Estere, as she known simply, performs with an MPC (music production centre) that she affectionately calls Lola.
Before she headed to Taranaki for Womad 2015 I caught up with my fellow Wellingtonian for a chat. It was an, ahem, curious conversation, that began with my young daughter grabbing the recorder from me.
Porky: Tell us about your … (encourages the bairn to give up the recorder) … music and how you approach it.
Estere: “I like to use samples from random things like a cutlery drawer opening and closing, or my afro-combs scraping against the mirror, and I record those sounds and I put them into my computer and mess around, maybe change the eq, or put some reverb in, and then I put them into Lola, and then [ten seconds missing as I grapple with the recorder with the wean, but it’s not that crucial.]
Porky: It’s basically you and [give up and let the littlie hold the recorder] Lola. How is she to work with?
Estere: “Lola has a bit of a personality, a bit like a car. If you buy a car you might call it Lucy, so she definitely has her own personality even though she is not quite human.”
Ohhhkay … moving swiftly on.
Estere also plays in a nine-piece soul-funk band called Brockaflowersaurus Rex, or just Brockaflower now because “Brockaflowersaurus Rex was just so ridiculously long and no-one could say it, including ourselves.”

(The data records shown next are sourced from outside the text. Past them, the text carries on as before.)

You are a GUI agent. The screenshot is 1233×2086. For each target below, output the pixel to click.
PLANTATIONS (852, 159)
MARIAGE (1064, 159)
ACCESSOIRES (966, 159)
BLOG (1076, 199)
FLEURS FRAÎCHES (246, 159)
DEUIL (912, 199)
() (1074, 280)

Porky: So you’re solo much of the time, and then in a big band which must be quite a contrast?
Estere; “It is the polar opposite of what I do with Lola, where I have complete creative control, whereas with the band it’s like a complete collaboration and there’s a lot of compromise and a lot of people all with different ideas. But we all work really well together and we’re really great friends. It’s definitely the other side of making music.”
Estere was born and brought up in New Zealand, with her Cameroonian father living in France, where she visits regularly. So, inevitably, her music contains the sounds and rhythms of various cultures and influences.

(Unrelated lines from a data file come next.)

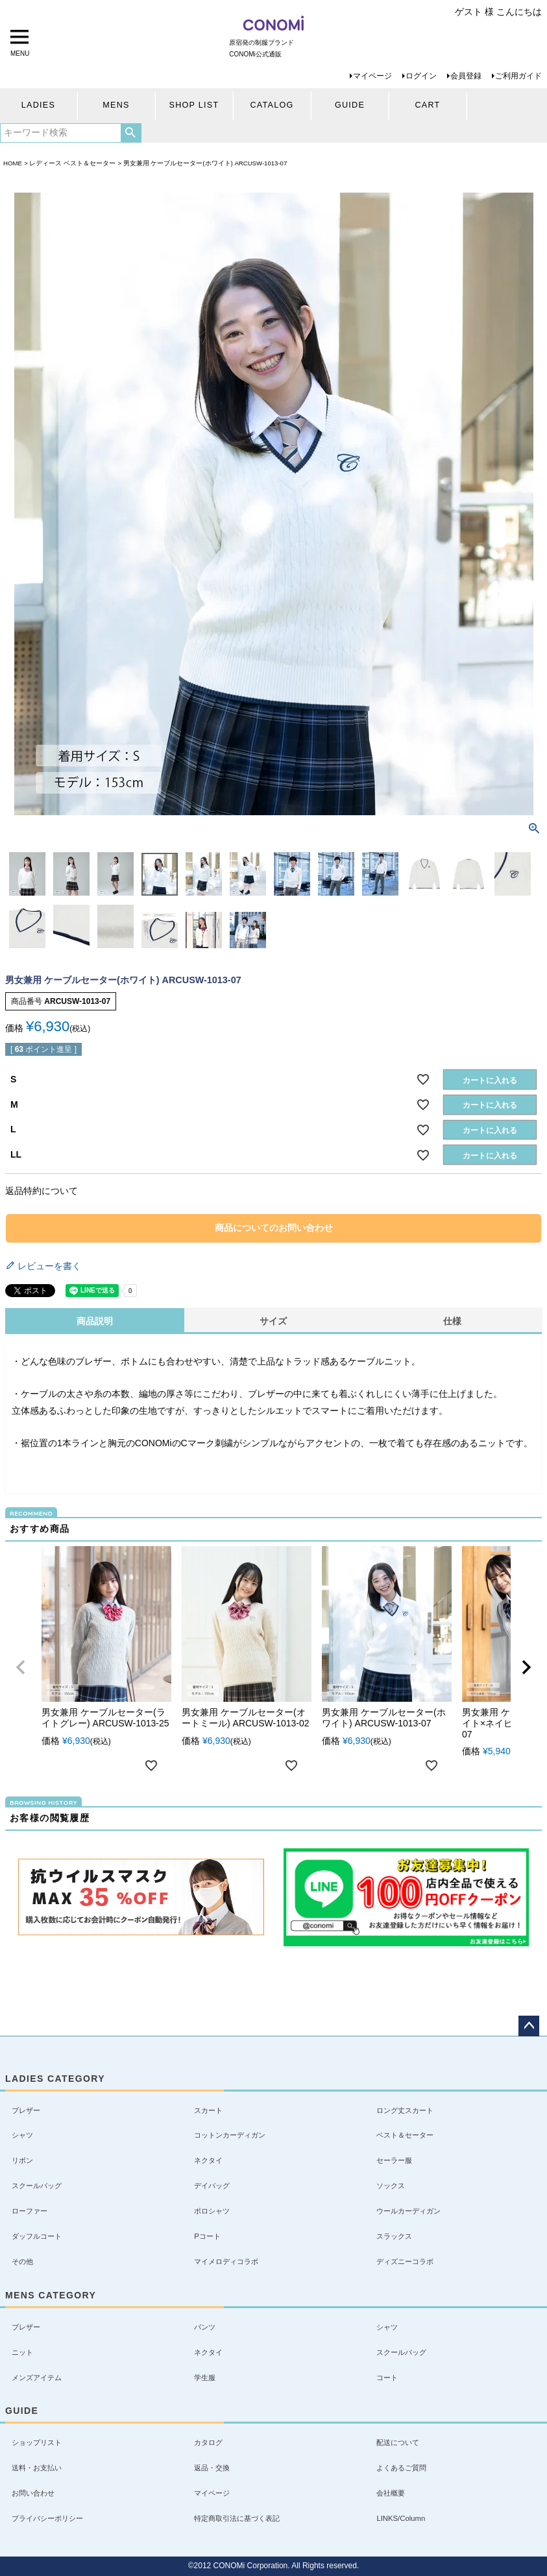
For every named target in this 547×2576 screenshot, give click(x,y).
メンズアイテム (37, 2377)
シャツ (22, 2135)
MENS (116, 105)
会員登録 (465, 75)
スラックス (394, 2236)
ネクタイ (208, 2160)
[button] (20, 1667)
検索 (131, 133)
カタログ (208, 2442)
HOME (12, 163)
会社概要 (390, 2493)
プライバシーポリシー (47, 2518)
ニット (22, 2352)
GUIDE (350, 105)
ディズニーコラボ (404, 2261)
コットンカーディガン (229, 2135)
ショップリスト (37, 2442)
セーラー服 (394, 2160)
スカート (208, 2110)
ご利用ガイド (518, 75)
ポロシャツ (212, 2211)
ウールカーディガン (408, 2211)
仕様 (452, 1321)
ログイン (421, 75)
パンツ (204, 2327)
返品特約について (41, 1191)
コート (387, 2377)
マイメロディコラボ (226, 2261)
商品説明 (95, 1321)
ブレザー (26, 2110)
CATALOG (271, 105)
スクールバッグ (37, 2185)
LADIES (38, 105)
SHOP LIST (194, 105)
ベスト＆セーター (404, 2135)
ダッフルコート (37, 2236)
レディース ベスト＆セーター (72, 163)
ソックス (390, 2185)
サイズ (273, 1321)
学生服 (204, 2377)
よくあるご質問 (401, 2468)
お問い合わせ (33, 2493)
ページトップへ (528, 2026)
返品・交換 (212, 2468)
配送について (397, 2442)
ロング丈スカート (404, 2110)
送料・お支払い (37, 2468)
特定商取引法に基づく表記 (237, 2518)
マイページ (372, 75)
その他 (22, 2261)
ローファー (29, 2211)
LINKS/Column (400, 2518)
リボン (22, 2160)
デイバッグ (212, 2185)
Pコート (207, 2236)
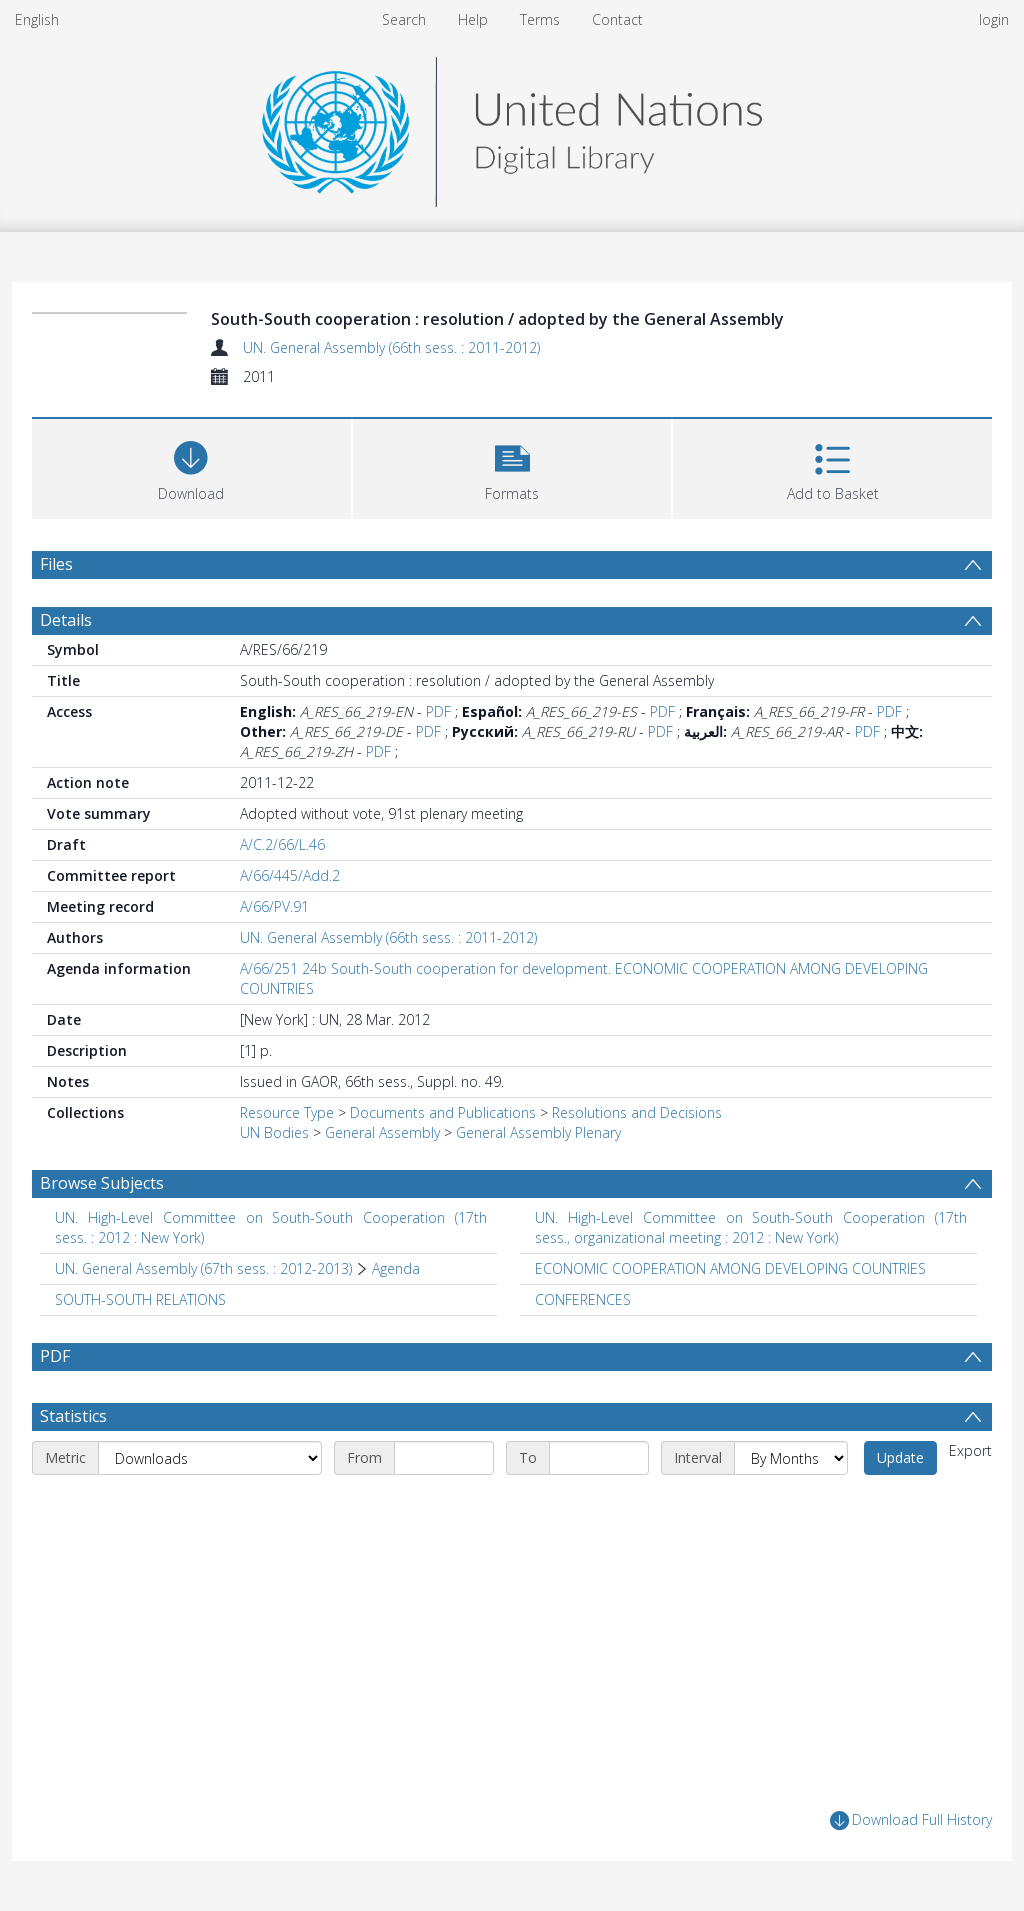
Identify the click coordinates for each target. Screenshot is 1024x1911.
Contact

[Brief interruption as the bairn grabs the phone and begins calling someone. I then tell Estere about a song called Estere I heard on SoundCloud and she informs me that she doesn’t have a song called Estere .. damn you Sound Cloud. Anyway, I eventually ask the damn question]

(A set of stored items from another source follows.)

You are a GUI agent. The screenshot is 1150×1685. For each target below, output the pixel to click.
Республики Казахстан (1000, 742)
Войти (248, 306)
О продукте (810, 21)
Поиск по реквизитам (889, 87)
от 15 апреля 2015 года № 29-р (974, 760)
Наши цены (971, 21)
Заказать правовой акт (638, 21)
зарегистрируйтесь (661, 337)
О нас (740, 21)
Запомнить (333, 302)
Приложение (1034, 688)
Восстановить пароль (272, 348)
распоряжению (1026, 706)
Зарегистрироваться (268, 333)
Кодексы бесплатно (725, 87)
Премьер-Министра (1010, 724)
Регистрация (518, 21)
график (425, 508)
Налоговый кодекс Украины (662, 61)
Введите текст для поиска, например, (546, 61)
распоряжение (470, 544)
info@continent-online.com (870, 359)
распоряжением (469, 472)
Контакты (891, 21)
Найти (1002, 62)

Porky: This particular track did sound a bit African, so you clearly draw on a lot of different influences.
Estere: “African music is awesome and it makes its way into my music. There are elements of Cameroonian or Senegalese rhythms in my music. Much of the ‘world’ music I love is through searching for stuff, or people introducing me to these sounds, and also what my mum would play in the car. And I have a strong interest in music from Cameroon and other parts of West Africa through my heritage, and my father has introduced me to different types of African music, like Miriam Makeba and Manu Dibango.”
Porky: What kind of subjects do you write about? [repeated as the sprog tries to say hello and get Estere to sing]
Estere: “I like to write about all different sorts of subjects, but I do like to sing about definitive contexts, so I talk about lizards and one of my songs Reptilian Journey is about reptiles and how they’ve been on the planet for 320 million years. And also about being a child of culture clash [in the song of the same name], having parents with completely different cultural backgrounds, and another song is about a fake ex-boyfriend, who I completely made up.”
I caught Estere at Womad, performing on the quaint Dell stage which is hidden to the side of the main stage. This was one of two performances over the weekend. Estere is an all-singing, all-dancing, all rounder who is bound for a long and productive career. But let’s hope that the media drop their tired and lazy comparisons to Erykah Badu and Kimbra and let her develop by herself. I also wonder if it would help to relieve the pressure on Lola by having a band member or two join her onstage.